Activity
Copy every entry below exactly as it appears, leaving out the images.

··· Data provided

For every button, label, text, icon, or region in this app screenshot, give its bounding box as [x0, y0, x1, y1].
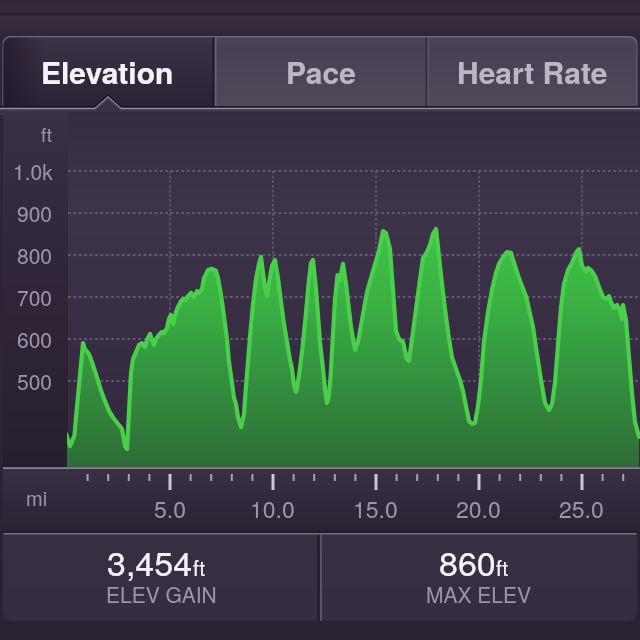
staticText: 600	[17, 324, 53, 354]
staticText: 5.0	[154, 492, 186, 525]
staticText: ft	[193, 552, 206, 582]
button[interactable]: Elevation	[2, 36, 213, 107]
staticText: 800	[17, 240, 53, 270]
staticText: 15.0	[353, 492, 398, 525]
staticText: Heart Rate	[457, 50, 608, 93]
staticText: 3,454	[107, 537, 193, 583]
staticText: 25.0	[559, 492, 604, 525]
staticText: 1.0k	[13, 156, 53, 186]
staticText: ft	[496, 552, 509, 582]
staticText: 900	[17, 198, 53, 228]
button[interactable]: Heart Rate	[428, 36, 637, 107]
staticText: ELEV GAIN	[106, 579, 217, 609]
staticText: mi	[26, 483, 48, 512]
staticText: 700	[17, 282, 53, 312]
staticText: 20.0	[456, 492, 501, 525]
staticText: Elevation	[41, 50, 174, 93]
staticText: MAX ELEV	[426, 579, 532, 609]
button[interactable]: 860	[321, 533, 637, 621]
staticText: 10.0	[250, 492, 295, 525]
staticText: 500	[17, 366, 53, 396]
button[interactable]: Pace	[215, 36, 426, 107]
staticText: Pace	[286, 50, 356, 93]
button[interactable]: 3,454	[3, 533, 320, 621]
staticText: 860	[439, 537, 496, 583]
staticText: ft	[41, 120, 53, 147]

······

Worked solution
For every button, label, text, icon, or region in this app screenshot, give its bounding box as [x0, y0, x1, y1].
staticText: 600	[17, 324, 53, 354]
staticText: 5.0	[154, 492, 186, 525]
staticText: ft	[193, 552, 206, 582]
button[interactable]: Elevation	[2, 36, 213, 107]
staticText: 800	[17, 240, 53, 270]
staticText: 15.0	[353, 492, 398, 525]
staticText: Heart Rate	[457, 50, 608, 93]
staticText: 3,454	[107, 537, 193, 583]
staticText: 25.0	[559, 492, 604, 525]
staticText: 1.0k	[13, 156, 53, 186]
staticText: ft	[496, 552, 509, 582]
staticText: 900	[17, 198, 53, 228]
button[interactable]: Heart Rate	[428, 36, 637, 107]
staticText: ELEV GAIN	[106, 579, 217, 609]
staticText: mi	[26, 483, 48, 512]
staticText: 700	[17, 282, 53, 312]
staticText: 20.0	[456, 492, 501, 525]
staticText: Elevation	[41, 50, 174, 93]
staticText: MAX ELEV	[426, 579, 532, 609]
button[interactable]: 860	[321, 533, 637, 621]
staticText: 10.0	[250, 492, 295, 525]
staticText: 500	[17, 366, 53, 396]
button[interactable]: Pace	[215, 36, 426, 107]
staticText: Pace	[286, 50, 356, 93]
button[interactable]: 3,454	[3, 533, 320, 621]
staticText: 860	[439, 537, 496, 583]
staticText: ft	[41, 120, 53, 147]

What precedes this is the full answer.